I have installed snort3 on my ubuntu server using this URL from the snort web site:
I have compiled it according to the instructions and edited /usr/local/etc/snort/snort.lua to add my HOME_NET and other variables as per the document.
Once I enable the snort3-community.rules I see these errors.
Finished /usr/local/etc/snort/snort.lua:
Loading ips.rules:
Loading /usr/local/etc/rules/local.rules:
Finished /usr/local/etc/rules/local.rules:
Loading /usr/local/etc/rules/snort3-community.rules:
ERROR: /usr/local/etc/rules/snort3-community.rules:1778 Undefined variable in the string: $HOME_NET.

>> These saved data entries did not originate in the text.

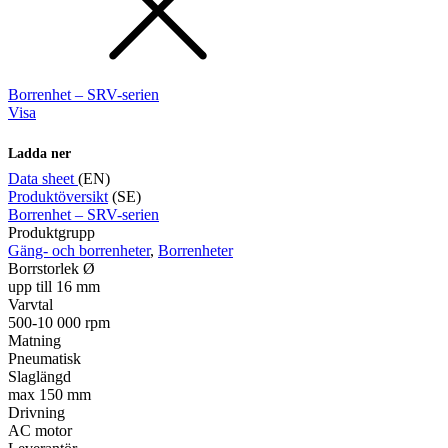
Borrenhet – SRV-serien
Visa
Ladda ner
Data sheet
(EN)
Produktöversikt
(SE)
Borrenhet – SRV-serien
Produktgrupp
Gäng- och borrenheter
,
Borrenheter
Borrstorlek Ø
upp till 16 mm
Varvtal
500-10 000 rpm
Matning
Pneumatisk
Slaglängd
max 150 mm
Drivning
AC motor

ERROR: /usr/local/etc/rules/snort3-community.rules:1778 undefined variable in the string: $EXTERNAL_NET.
FATAL: /usr/local/etc/rules/snort3-community.rules:1778 ***PortVar Lookup failed on '$HTTP_PORTS'.
These variables are defined in: -
- /usr/local/etc/snort/snort.lua
HOME_NET = [[ 10.0.0.0/24 192.168.0.0/24 ]]
EXTERNAL_NET = 'any'
- /usr/local/etc/snort/snort_defaults.lua
HTTP_PORTS =
[[
80 81 311 383 591 593 901 1220 1414 1741 1830 2301 2381 2809 3037 3128
3702 4343 4848 5250 6988 7000 7001 7144 7145 7510 7777 7779 8000 8008
8014 8028 8080 8085 8088 8090 8118 8123 8180 8181 8243 8280 8300 8800
8888 8899 9000 9060 9080 9090 9091 9443 9999 11371 34443 34444 41080
50002 55555
]]
But are not seen in the rules? Can anyone suggest why.